:: Records supplied

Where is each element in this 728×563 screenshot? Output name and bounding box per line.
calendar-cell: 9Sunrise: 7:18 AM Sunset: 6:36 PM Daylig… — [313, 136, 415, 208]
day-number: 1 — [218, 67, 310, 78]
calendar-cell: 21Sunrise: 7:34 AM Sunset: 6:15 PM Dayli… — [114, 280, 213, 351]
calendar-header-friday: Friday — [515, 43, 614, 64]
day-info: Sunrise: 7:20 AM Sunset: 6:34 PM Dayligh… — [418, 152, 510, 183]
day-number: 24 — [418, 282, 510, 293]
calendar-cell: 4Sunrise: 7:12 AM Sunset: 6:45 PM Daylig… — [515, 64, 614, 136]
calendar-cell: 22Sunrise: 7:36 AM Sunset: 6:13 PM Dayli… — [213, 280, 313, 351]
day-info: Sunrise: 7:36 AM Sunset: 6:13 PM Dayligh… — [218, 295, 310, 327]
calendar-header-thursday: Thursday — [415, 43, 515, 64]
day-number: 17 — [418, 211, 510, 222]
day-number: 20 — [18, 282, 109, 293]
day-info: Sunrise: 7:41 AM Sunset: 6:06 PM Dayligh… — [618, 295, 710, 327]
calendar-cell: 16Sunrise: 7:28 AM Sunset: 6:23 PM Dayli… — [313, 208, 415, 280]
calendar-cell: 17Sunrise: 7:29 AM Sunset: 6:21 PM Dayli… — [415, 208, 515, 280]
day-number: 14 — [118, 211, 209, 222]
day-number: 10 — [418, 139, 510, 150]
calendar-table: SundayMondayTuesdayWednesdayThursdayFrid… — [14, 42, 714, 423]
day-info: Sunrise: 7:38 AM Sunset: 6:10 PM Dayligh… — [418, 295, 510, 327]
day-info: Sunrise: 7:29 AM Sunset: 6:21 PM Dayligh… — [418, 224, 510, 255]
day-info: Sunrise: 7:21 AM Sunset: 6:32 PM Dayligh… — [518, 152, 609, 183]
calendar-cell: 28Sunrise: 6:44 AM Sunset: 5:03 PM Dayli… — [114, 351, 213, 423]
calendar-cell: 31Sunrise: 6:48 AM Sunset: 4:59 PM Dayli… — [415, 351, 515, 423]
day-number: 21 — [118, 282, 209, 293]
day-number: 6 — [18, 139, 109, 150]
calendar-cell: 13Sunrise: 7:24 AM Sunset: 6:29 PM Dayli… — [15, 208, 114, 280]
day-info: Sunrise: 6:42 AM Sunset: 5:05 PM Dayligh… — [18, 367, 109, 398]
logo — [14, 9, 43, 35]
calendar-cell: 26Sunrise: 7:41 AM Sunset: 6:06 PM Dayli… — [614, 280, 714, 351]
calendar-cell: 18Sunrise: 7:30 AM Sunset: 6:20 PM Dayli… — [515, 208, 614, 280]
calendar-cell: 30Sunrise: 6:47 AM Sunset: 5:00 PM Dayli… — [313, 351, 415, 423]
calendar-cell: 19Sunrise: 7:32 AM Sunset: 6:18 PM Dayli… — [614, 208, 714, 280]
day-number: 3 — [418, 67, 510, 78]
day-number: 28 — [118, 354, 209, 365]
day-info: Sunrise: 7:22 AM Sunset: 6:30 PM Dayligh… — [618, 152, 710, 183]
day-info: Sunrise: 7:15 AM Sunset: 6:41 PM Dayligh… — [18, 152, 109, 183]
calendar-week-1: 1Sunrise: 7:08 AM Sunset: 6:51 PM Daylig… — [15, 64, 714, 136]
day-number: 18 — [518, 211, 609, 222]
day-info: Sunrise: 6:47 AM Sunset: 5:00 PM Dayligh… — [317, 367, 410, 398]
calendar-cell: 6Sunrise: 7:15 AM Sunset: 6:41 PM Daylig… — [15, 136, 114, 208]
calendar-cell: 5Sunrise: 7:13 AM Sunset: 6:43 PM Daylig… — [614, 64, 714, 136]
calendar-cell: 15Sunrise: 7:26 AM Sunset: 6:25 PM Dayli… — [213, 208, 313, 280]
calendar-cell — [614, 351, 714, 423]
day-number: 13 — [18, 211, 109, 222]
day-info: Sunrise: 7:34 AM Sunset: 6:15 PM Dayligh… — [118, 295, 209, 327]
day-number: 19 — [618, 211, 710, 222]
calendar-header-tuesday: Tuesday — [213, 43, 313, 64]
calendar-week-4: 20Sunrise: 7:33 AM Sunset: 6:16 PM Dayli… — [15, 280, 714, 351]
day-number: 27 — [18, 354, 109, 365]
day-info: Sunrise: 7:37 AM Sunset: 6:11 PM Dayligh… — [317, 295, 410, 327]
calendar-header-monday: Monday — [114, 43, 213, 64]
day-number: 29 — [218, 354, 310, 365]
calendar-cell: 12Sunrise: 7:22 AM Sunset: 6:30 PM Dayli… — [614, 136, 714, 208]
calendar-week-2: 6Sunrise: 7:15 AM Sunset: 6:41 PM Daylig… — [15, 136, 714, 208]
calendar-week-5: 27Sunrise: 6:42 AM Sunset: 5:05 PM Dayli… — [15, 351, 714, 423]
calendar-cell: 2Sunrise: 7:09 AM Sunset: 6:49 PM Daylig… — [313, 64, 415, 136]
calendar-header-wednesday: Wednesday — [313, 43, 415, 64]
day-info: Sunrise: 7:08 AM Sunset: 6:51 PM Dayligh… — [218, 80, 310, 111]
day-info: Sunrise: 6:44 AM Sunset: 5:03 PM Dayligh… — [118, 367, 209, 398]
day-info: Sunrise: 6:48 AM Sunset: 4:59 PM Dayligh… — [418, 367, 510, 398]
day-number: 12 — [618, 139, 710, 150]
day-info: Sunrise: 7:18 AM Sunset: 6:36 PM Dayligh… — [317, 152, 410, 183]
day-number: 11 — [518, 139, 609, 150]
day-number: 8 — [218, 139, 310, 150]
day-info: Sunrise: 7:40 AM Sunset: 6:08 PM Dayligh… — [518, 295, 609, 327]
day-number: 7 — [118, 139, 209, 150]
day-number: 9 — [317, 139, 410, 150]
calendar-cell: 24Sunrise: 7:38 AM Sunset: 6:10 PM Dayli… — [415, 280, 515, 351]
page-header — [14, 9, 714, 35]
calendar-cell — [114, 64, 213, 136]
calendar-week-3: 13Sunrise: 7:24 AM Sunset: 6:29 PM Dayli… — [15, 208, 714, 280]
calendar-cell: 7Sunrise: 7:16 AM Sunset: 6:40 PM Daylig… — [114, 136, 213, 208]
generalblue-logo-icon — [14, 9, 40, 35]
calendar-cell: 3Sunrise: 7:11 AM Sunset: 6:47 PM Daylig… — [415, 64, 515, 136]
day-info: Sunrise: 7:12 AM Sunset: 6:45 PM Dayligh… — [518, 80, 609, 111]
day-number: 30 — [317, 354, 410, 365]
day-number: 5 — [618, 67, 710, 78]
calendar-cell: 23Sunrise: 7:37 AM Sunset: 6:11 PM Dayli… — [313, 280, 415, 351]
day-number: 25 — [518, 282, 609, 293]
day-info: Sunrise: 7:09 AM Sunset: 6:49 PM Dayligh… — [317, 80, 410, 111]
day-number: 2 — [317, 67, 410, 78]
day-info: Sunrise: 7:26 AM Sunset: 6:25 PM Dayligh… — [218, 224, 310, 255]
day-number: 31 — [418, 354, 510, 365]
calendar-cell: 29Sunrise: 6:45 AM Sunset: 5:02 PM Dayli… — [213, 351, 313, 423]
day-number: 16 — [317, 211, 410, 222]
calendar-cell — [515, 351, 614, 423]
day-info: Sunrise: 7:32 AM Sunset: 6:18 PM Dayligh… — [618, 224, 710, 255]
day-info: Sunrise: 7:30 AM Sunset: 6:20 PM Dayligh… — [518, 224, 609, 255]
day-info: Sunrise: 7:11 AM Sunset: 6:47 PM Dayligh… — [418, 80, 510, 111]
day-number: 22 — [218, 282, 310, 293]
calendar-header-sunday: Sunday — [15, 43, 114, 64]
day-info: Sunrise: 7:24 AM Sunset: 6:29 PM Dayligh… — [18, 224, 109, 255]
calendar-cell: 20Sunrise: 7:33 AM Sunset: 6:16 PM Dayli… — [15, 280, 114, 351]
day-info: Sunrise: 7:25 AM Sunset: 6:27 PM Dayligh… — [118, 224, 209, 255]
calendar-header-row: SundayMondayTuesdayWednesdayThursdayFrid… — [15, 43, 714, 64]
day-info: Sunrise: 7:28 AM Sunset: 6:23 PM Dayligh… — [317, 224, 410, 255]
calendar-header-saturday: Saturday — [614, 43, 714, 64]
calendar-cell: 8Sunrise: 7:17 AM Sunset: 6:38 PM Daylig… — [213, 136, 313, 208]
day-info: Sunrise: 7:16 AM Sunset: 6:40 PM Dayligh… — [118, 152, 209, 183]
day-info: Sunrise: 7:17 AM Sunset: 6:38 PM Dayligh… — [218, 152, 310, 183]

::::

Scan the listing above, and wherever a line holds the word "SundayMondayTuesdayWednesdayThursdayFrid", copy it.

calendar-table: SundayMondayTuesdayWednesdayThursdayFrid… — [14, 42, 714, 423]
calendar-header-row: SundayMondayTuesdayWednesdayThursdayFrid… — [15, 43, 714, 64]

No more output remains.